_SUPPLIED DATA_:
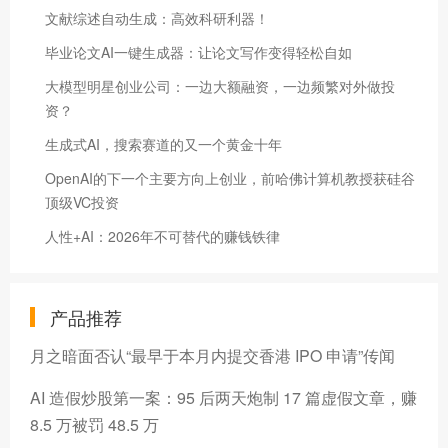
文献综述自动生成：高效科研利器！
毕业论文AI一键生成器：让论文写作变得轻松自如
大模型明星创业公司：一边大额融资，一边频繁对外做投
资？
生成式AI，搜索赛道的又一个黄金十年
OpenAI的下一个主要方向上创业，前哈佛计算机教授获硅谷
顶级VC投资
人性+AI：2026年不可替代的赚钱铁律
产品推荐
月之暗面否认“最早于本月内提交香港 IPO 申请”传闻
AI 造假炒股第一案：95 后两天炮制 17 篇虚假文章，赚
8.5 万被罚 48.5 万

_HOW TO COMPLETE THIS TASK_:
The records above are to be retyped exactly, with every picture left out.

_WRITTEN SOLUTION_:
文献综述自动生成：高效科研利器！
毕业论文AI一键生成器：让论文写作变得轻松自如
大模型明星创业公司：一边大额融资，一边频繁对外做投
资？
生成式AI，搜索赛道的又一个黄金十年
OpenAI的下一个主要方向上创业，前哈佛计算机教授获硅谷
顶级VC投资
人性+AI：2026年不可替代的赚钱铁律
产品推荐
月之暗面否认“最早于本月内提交香港 IPO 申请”传闻
AI 造假炒股第一案：95 后两天炮制 17 篇虚假文章，赚
8.5 万被罚 48.5 万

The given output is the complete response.